A century after his death, Kafka still sums up our surreal world
A sneak preview of a new exhibition about him sends shivers down my spine
Rachel Cooke
Tomorrow, it will be 100 years since the writer Franz Kafka died in a sanatorium near Vienna from tuberculosis – and the good news is that as major literary anniversaries go, this one is easy to mark. You could, for instance, simply read him: a short story, perhaps, or a few pages of Ross Benjamin’s new, uncensored translation of his diaries. If you’re in Oxford, where his papers are in the Bodleian Library, you can see a new exhibition about him, and gawp at his sputum jar and a syringe of the type with which those treating him used to inject cocaine directly into his larynx; you might also wander in the city’s University Parks, where a giant inflatable “Jitterbug” – like Gregor Samsa in The Metamorphosis, it is half man and half insect – has appeared, as if from outer space.
Or you could just go about your regular life, and wait for the K-word – Kafkaesque – to float, unbidden, into your mind. The newspapers or the BBC will probably deliver at breakfast time, but if for some reason they don’t, there must be a bill you need to query, some kind of rebate you’re owed. Personally, I find that battling with the council over its stupid exercises in confirmation bias – questionnaires about low-traffic zones that permit only one “correct” answer – is good for reaffirming my sense that faceless, slightly sinister bureaucracy is indeed all around. But there are also a growing number of friends I can text, the better to find out how their David-and-Goliath office struggles are going. Oh, the glorious word soup that spouts endlessly from the mouths of HR departments!

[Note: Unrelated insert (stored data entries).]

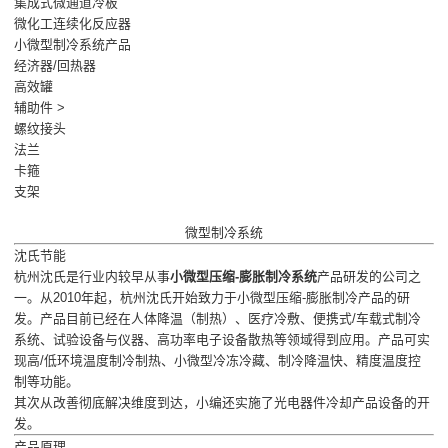
集成式微通道冷板
微化工连续化反应器
小微型制冷系统产品
经济器/回热器
高效罐
辅助件 >
螺纹接头
法兰
卡箍
支架
微型制冷系统
沈氏节能
杭州沈氏是行业内较早从事
小微型压缩-膨胀制冷系统
产品研发的公司之
一。从2010年起，杭州沈氏开始致力于小微型压缩-膨胀制冷产品的研
发。产品目前已经在人体降温（制热）、医疗冷敷、便携式/车载式制冷
系统、试验设备与仪器、高功率电子设备散热等领域得到应用。产品可实
现高/低环境温度制冷制热、小微型冷冻冷藏、制冷降温快、精度温度控
制等功能。
其次从改善彻底解决维度到达，小编还实施了光电器件冷却产品设备的开
发。
产品原理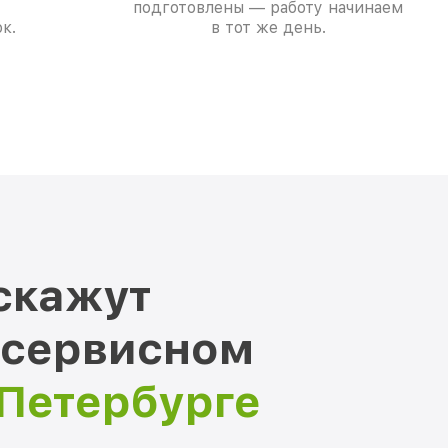
подготовлены — работу начинаем
к.
в тот же день.
скажут
 сервисном
-Петербурге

In Oxford myself last week, I had a sneak preview of Kafka: Making of an Icon, and it was genuinely shiver-inducing to see the first page of the manuscript of The Metamorphosis in the gloom of the gallery. Its author, you notice immediately, crosses out hardly anything, those famous sentences emerging from his imagination fully formed, like poetry he already knows by heart. Yet the much bigger thing, for me, was the defining sense of a writer who matches the times perfectly. Andy Warhol’s 1980 portrait of Kafka, in which Franz looks at once liverish and spry, is in the show – but as someone observed at the opening, his fame has far exceeded 15 minutes, growing exponentially until the present: the era of bots and distant call centres, of strange new orthodoxies, groupthink and institutional capture. If the exhibition had a soundtrack, it would be the music that plays on a loop when you’re on hold to your broadband provider.

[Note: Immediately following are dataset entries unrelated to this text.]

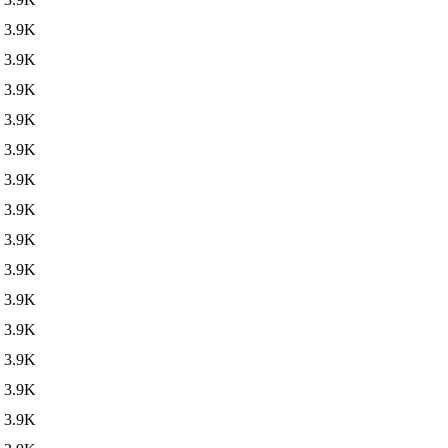
3.9K
3.9K
3.9K
3.9K
3.9K
3.9K
3.9K
3.9K
3.9K
3.9K
3.9K
3.9K
3.9K
3.9K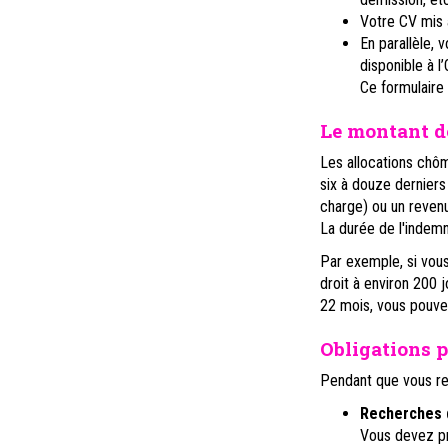
Votre CV mis à
En parallèle, 
disponible à l
Ce formulaire p
Le montant d
Les allocations ch
six à douze derniers
charge) ou un reven
La durée de l'indemn
Par exemple, si vous
droit à environ 200 
22 mois, vous pouvez
Obligations 
Pendant que vous re
Recherches d
Vous devez pr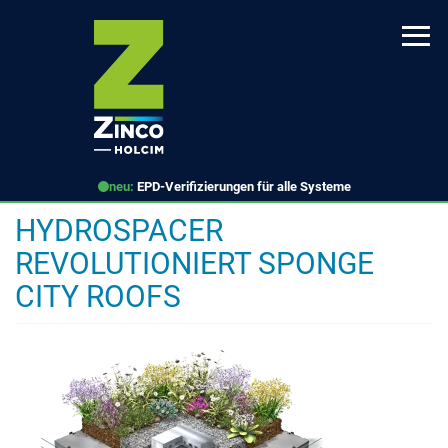
Direkt
zum
Inhalt
neu:
EPD-Verifizierungen für alle Systeme
HYDROSPACER
REVOLUTIONIERT SPONGE
CITY ROOFS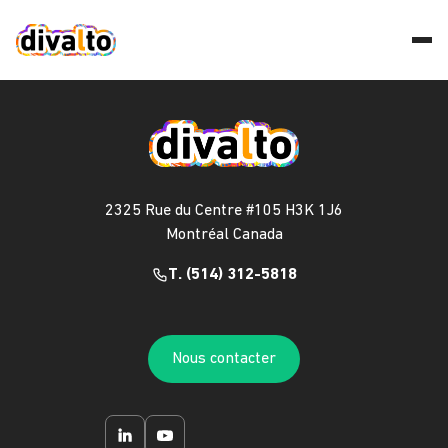
2325 Rue du Centre #105 H3K 1J6
Montréal Canada
T. (514) 312-5818
Nous contacter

A selection of recent news stories, each deploying Kafka’s name or spirit, covers a wall. The tribunal that recently ruled Roz Adams had been subjected to a “Kafkaesque” disciplinary process at the Edinburgh Rape Crisis Centre after she questioned rules about trans counsellors working with female survivors must, I assume, have happened too late to be included. But there are many others, including a piece in which a reporter describes seeing a copy of Kafka’s novel The Trial – an innocent man is arrested for an unnamed crime – at a shrine for the Russian opposition leader, Alexei Navalny. Standing before it, I wanted to light a candle myself. If Kafka died young and virtually unknown, his name is ineluctable now: a shorthand so beautifully useful, simply by using it, you feel less ragged.